The playbook execution is defined in the Build > Execute Shell section of the job. Generation of input values and playbook execution are scripted in this section and that would look like this:

#env is Jenkins build parameter
$ `gen-hosts-list $env` > /path/to/hosts_list

$ ansible-playbook /path/to/install-app.yml -i /path/to/hosts_list -u AUTO_USER --private-key=/path/to/private-key

Advantages of Using Jenkins

• Most of the complexities associated with running a playbook can be coded away in the Jenkins form and the Execute Shell. This would enable operations staff with little or no experience with Ansible to run playbooks.

• The Jenkins build log is an excellent resource to keep track and audit the changes pushed to a specific environment.

• Jenkins has a good interface to group jobs, tabbed views,  that would help with organizing your playbooks. Jenkins also lets you document a job and the parameters on the same form interface. It is more handy to refer to documentation on the form itself than look up for that info in a wiki.

Overheads With Using Jenkins

If setup as discussed here, there is no real disadvantage in using Jenkins to execute playbooks because playbooks don’t need any additional change to be able to run from Jenkins, and, they could still be executed from command-line if needed.

To be able to execute Ansible playbooks as proposed, here few extra preparations that are needed which add to the overhead:

• Install and configure Ansible on the Jenkins instance that would be used for setting up UI for the playbooks.

• Set up passwordless SSH access between Jenkins server and remote machines. As this cannot be done on the fly usually, this method of executing playbooks is better suited for running procedures against known machines repeatedly like periodic deployments.

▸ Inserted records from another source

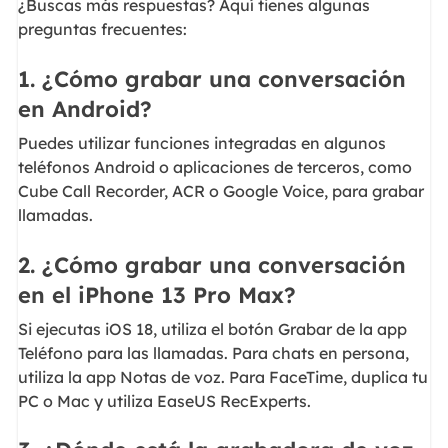
¿Buscas más respuestas? Aquí tienes algunas
preguntas frecuentes:
1. ¿Cómo grabar una conversación
en Android?
Puedes utilizar funciones integradas en algunos
teléfonos Android o aplicaciones de terceros, como
Cube Call Recorder, ACR o Google Voice, para grabar
llamadas.
2. ¿Cómo grabar una conversación
en el iPhone 13 Pro Max?
Si ejecutas iOS 18, utiliza el botón Grabar de la app
Teléfono para las llamadas. Para chats en persona,
utiliza la app Notas de voz. Para FaceTime, duplica tu
PC o Mac y utiliza EaseUS RecExperts.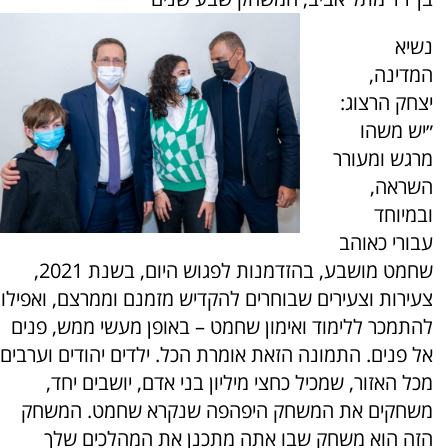
נשיא
המדינה,
יצחק הרצוג:
״יש משהו
מרגש ומעורר
השראה,
ובמיוחד
עבורי כאוהב
שחמט מושבע, בהזדמנות לפגוש היום, בשנת 2021,
צעירות וצעירים שבוחרים להקדיש מזמנם וממרצם, ואפילו
להתמכר ללימוד ואימון שחמט – באופן מעשי ממש, פנים
אל פנים. התמונה הזאת אומרת הכל. ילדים יהודים וערבים
מכל האזור, שמכיל כחצי מיליון בני אדם, יושבים יחד,
משחקים את המשחק היפהפה שנקרא שחמט. המשחק
הזה הוא משחק שבו אתה מתכנן את המהלכים שלך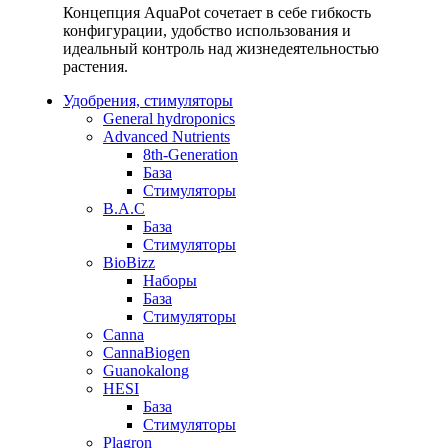
Концепция AquaPot сочетает в себе гибкость
конфигурации, удобство использования и
идеальный контроль над жизнедеятельностью
растения.
Удобрения, стимуляторы
General hydroponics
Advanced Nutrients
8th-Generation
База
Стимуляторы
B.A.C
База
Стимуляторы
BioBizz
Наборы
База
Стимуляторы
Canna
CannaBiogen
Guanokalong
HESI
База
Стимуляторы
Plagron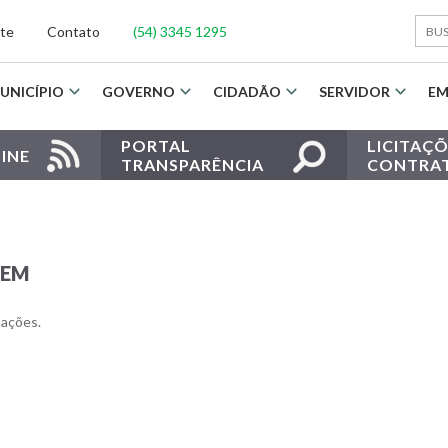
ite
Contato
(54) 3345 1295
UNICÍPIO
GOVERNO
CIDADÃO
SERVIDOR
EM
PORTAL
LICITAÇÕ
INE
TRANSPARÊNCIA
CONTRA
GEM
mações.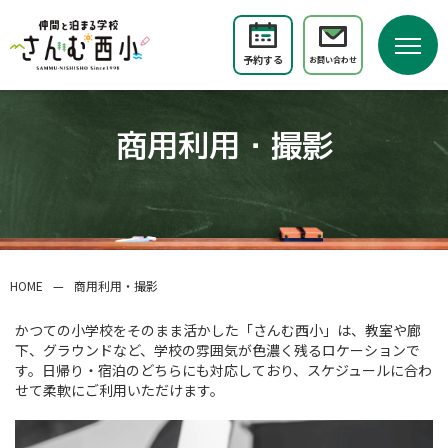
予約する
お問い合わせ
商用利用・撮影
HOME
—
商用利用・撮影
かつての小学校をそのまま活かした「さんむ西小」は、教室や廊
下、グラウンドなど、学校の雰囲気が色濃く残るロケーションで
す。
日帰り・宿泊のどちらにも対応しており、スケジュールに合わ
せて柔軟にご利用いただけます。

• If secrets like password and API keys are not handled properly then there is a higher chance for those to end up in build logs which should be prevented. Taking extra security measures could add to the overhead.

Overall, using the Jenkins job UI is an excellent idea if team members with little or no knowledge of Ansible need to get involved in using them to get things done. Taking it one step further, users outside of operations team can be granted access to run such Jenkins jobs to make certain procedures self-service.